• [Your task] Which of the lines below mention the word "naar"? Pull each one out.

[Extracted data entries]
---
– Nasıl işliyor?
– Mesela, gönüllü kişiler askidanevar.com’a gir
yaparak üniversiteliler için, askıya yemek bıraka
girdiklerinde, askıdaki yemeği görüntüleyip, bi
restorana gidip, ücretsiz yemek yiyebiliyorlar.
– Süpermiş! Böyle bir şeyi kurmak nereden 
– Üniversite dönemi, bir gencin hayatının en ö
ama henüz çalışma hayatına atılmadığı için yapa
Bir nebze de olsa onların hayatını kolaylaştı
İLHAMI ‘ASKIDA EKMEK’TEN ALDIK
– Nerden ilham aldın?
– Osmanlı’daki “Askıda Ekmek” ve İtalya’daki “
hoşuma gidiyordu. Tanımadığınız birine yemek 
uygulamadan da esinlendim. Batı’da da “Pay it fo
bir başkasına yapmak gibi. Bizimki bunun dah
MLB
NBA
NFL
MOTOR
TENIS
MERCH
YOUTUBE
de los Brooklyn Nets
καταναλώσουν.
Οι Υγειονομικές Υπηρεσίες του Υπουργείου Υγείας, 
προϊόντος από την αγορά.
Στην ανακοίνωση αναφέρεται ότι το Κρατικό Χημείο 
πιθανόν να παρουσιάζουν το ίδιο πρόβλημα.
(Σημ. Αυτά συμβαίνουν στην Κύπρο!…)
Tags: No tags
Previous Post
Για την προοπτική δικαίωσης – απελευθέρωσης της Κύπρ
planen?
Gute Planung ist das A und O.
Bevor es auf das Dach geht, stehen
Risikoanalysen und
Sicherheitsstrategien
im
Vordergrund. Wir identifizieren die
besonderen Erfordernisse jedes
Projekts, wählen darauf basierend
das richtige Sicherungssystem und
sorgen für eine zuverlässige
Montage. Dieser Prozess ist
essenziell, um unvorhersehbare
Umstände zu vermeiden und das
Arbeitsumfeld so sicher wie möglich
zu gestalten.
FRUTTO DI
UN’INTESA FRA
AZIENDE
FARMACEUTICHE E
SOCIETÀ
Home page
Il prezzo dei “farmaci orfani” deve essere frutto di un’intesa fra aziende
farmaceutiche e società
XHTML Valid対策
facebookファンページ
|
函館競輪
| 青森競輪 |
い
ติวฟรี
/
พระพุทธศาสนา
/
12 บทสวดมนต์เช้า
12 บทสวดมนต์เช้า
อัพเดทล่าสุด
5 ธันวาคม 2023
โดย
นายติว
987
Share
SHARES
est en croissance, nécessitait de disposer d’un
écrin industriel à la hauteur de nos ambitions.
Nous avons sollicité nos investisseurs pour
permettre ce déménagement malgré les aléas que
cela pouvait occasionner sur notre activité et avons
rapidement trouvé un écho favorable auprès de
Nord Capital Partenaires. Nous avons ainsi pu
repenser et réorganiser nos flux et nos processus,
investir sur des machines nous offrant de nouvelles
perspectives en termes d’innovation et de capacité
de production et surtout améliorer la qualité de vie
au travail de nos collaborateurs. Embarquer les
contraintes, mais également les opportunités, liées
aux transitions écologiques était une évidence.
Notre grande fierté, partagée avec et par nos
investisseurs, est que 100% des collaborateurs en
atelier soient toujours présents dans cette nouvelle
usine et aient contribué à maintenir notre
---
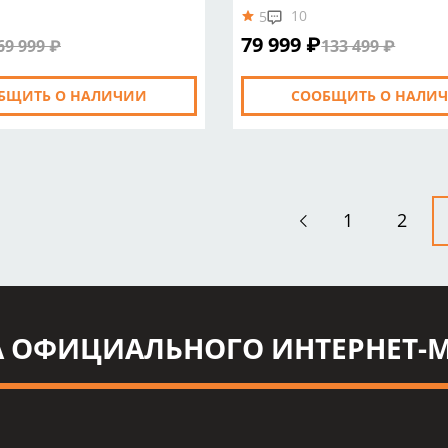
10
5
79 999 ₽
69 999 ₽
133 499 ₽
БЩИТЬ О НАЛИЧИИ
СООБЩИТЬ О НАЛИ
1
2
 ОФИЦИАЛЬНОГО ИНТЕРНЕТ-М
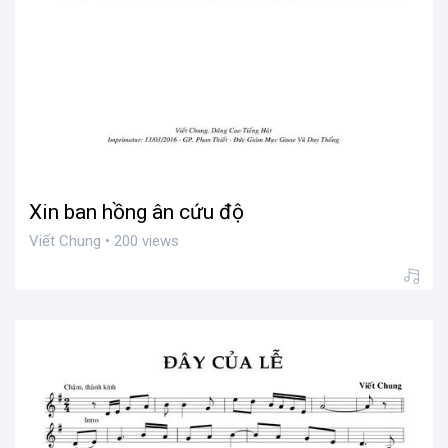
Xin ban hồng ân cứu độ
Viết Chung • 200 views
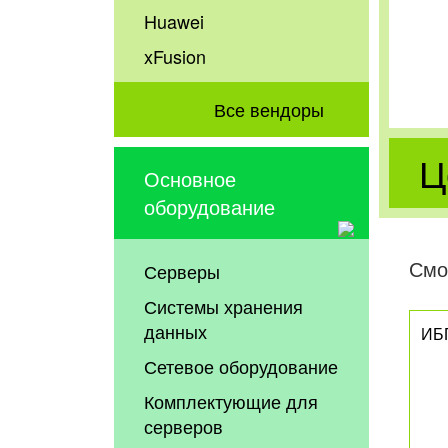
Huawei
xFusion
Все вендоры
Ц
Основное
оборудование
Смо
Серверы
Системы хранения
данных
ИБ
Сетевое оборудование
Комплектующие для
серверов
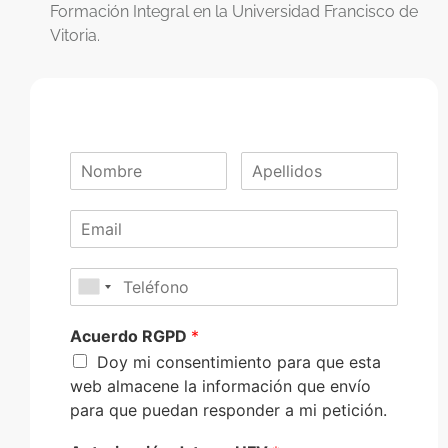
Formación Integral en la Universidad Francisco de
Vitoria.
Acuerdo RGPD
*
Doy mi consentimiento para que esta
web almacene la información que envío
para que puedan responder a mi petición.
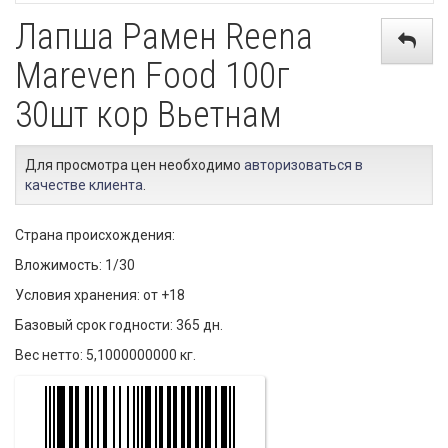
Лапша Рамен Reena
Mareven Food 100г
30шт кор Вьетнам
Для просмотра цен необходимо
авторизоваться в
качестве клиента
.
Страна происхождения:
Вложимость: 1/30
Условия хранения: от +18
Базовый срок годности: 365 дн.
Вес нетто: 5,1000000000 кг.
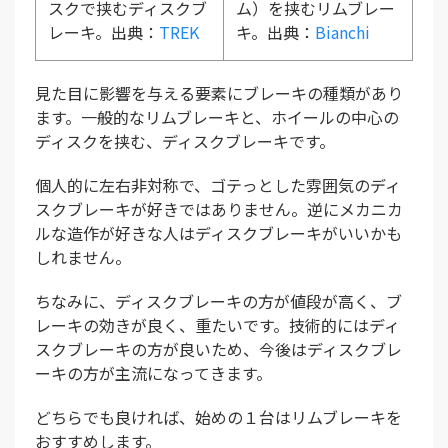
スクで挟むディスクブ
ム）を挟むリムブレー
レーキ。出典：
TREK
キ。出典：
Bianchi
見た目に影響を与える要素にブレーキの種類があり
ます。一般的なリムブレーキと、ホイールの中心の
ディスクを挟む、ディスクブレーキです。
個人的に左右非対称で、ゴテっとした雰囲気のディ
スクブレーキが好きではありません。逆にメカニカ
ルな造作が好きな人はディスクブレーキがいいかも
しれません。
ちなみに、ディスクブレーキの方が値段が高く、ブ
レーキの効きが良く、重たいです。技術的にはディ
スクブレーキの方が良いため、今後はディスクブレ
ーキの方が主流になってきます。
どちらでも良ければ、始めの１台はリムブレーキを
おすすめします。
---
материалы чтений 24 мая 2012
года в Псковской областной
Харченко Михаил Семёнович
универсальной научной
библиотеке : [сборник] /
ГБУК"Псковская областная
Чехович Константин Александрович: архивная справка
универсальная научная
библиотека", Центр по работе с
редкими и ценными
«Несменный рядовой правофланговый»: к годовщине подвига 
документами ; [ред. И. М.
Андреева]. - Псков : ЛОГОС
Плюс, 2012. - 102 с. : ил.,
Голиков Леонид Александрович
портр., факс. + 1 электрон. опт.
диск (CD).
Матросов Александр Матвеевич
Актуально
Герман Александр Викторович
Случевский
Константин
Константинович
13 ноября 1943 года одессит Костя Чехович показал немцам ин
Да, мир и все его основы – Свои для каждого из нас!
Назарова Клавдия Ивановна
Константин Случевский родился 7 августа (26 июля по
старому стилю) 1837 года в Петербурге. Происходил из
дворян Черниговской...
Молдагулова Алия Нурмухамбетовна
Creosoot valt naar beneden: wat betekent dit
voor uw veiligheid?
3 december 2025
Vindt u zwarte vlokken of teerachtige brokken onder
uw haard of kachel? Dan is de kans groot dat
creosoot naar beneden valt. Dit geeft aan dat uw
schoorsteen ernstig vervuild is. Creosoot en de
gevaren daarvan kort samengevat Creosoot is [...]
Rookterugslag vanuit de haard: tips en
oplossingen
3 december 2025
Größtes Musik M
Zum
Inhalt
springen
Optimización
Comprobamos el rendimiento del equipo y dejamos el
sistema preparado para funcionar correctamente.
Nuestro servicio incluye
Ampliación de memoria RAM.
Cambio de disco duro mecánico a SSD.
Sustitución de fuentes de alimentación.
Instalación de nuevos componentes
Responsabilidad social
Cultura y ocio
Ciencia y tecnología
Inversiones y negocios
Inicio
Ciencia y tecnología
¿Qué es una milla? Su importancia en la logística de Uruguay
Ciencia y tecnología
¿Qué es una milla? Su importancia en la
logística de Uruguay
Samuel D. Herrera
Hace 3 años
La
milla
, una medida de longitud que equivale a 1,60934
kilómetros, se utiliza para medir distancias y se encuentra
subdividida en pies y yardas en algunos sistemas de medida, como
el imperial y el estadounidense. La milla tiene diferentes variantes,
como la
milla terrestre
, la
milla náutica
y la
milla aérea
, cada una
---
• [Expected answer]
Creosoot valt naar beneden: wat betekent dit
creosoot naar beneden valt. Dit geeft aan dat uw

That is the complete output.